[Extracted page text data]

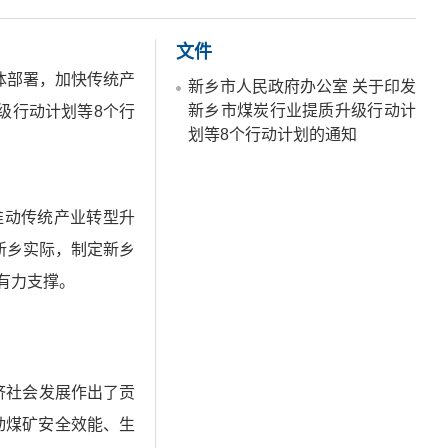
文件
体部署，加快传统产
新乡市人民政府办公室 关于印发
新乡市煤炭行业提质升级行动计
级行动计划等8个行
划等8个行动计划的通知
推动传统产业转型升
新乡实际，制定新乡
有力支撑。
济社会发展作出了贡
动煤矿安全效能、生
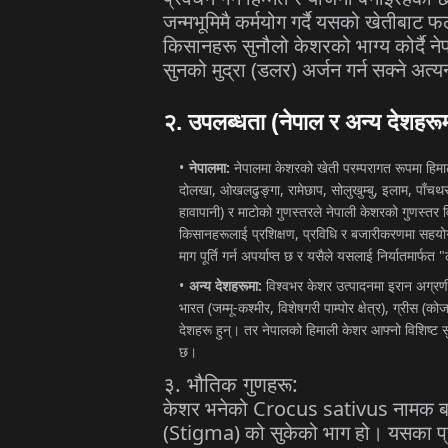
जन्मभूमिमै
कर्मयोग
गर्दै
यसको
खेतीबाट
फ
किसानहरू
सुनौलो
केशरको
भाग्य
कोर्दै
ने
(
)
सुनको
मुद्रा
डलर
अर्जन
गर्न
सक्ने
अत्यन्
२
.
उपलब्धता
(
नेपाल
र
अन्य
देशहरू
:
नेपालमा
नेपालमा
केशरको
खेती
परम्परागत
रूपमा
हिमा
,
,
,
,
,
दोलखा
ओखलढुङ्गा
रामेछाप
सोलुखुम्बु
इलाम
पाँचथ
)
हावापानी
र
माटोको
गुणस्तरले
नेपाली
केशरको
गुणस्तर
व
,
किसानहरूलाई
प्रशिक्षण
प्रविधि
र
बजारीकरणमा
सहयो
"
माग
पूर्ति
गर्न
अपर्याप्त
छ
र
यसैले
यसलाई
निर्यातमार्फत
:
अन्य
देशहरूमा
विश्वभर
केशर
उत्पादनमा
इरान
अग्रण
(
-
,
),
(
भारत
जम्मू
कश्मीर
विशेषगरी
पाम्पोर
क्षेत्र
ग्रीस
कोज
देशहरू
हुन्।
तर
नेपालको
हिमाली
केशर
आफ्नो
विशिष्ट
स
छ।
.
:
३
भौतिक
गुणहरू
Crocus sativus
केशर
भनेको
नामक
ब
(Stigma)
को
सुकेको
भाग
हो।
यसका
प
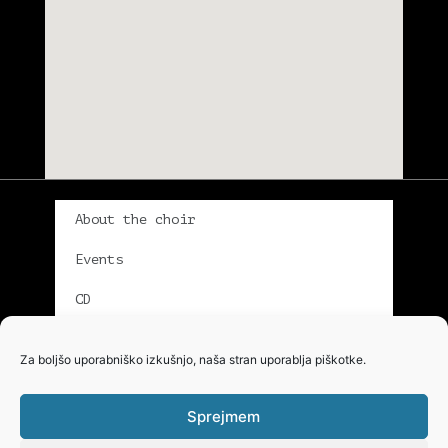
About the choir
Events
CD
Gallery
Za boljšo uporabniško izkušnjo, naša stran uporablja piškotke.
Singers
Sprejmem
Conductor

WHAT THE TASK REQUIRES: The preceding entries are to be returned verbatim, with every picture excluded.

ANSWER AREA:
文件
体部署，加快传统产
新乡市人民政府办公室 关于印发
新乡市煤炭行业提质升级行动计
级行动计划等8个行
划等8个行动计划的通知
推动传统产业转型升
新乡实际，制定新乡
有力支撑。
济社会发展作出了贡
动煤矿安全效能、生
जन्मभूमिमै
कर्मयोग
गर्दै
यसको
खेतीबाट
फ
किसानहरू
सुनौलो
केशरको
भाग्य
कोर्दै
ने
(
)
सुनको
मुद्रा
डलर
अर्जन
गर्न
सक्ने
अत्यन्
२
.
उपलब्धता
(
नेपाल
र
अन्य
देशहरू
:
नेपालमा
नेपालमा
केशरको
खेती
परम्परागत
रूपमा
हिमा
,
,
,
,
,
दोलखा
ओखलढुङ्गा
रामेछाप
सोलुखुम्बु
इलाम
पाँचथ
)
हावापानी
र
माटोको
गुणस्तरले
नेपाली
केशरको
गुणस्तर
व
,
किसानहरूलाई
प्रशिक्षण
प्रविधि
र
बजारीकरणमा
सहयो
"
माग
पूर्ति
गर्न
अपर्याप्त
छ
र
यसैले
यसलाई
निर्यातमार्फत
:
अन्य
देशहरूमा
विश्वभर
केशर
उत्पादनमा
इरान
अग्रण
(
-
,
),
(
भारत
जम्मू
कश्मीर
विशेषगरी
पाम्पोर
क्षेत्र
ग्रीस
कोज
देशहरू
हुन्।
तर
नेपालको
हिमाली
केशर
आफ्नो
विशिष्ट
स
छ।
.
:
३
भौतिक
गुणहरू
Crocus sativus
केशर
भनेको
नामक
ब
(Stigma)
को
सुकेको
भाग
हो।
यसका
प
About the choir
Events
CD
Gallery
Za boljšo uporabniško izkušnjo, naša stran uporablja piškotke.
Singers
Sprejmem
Conductor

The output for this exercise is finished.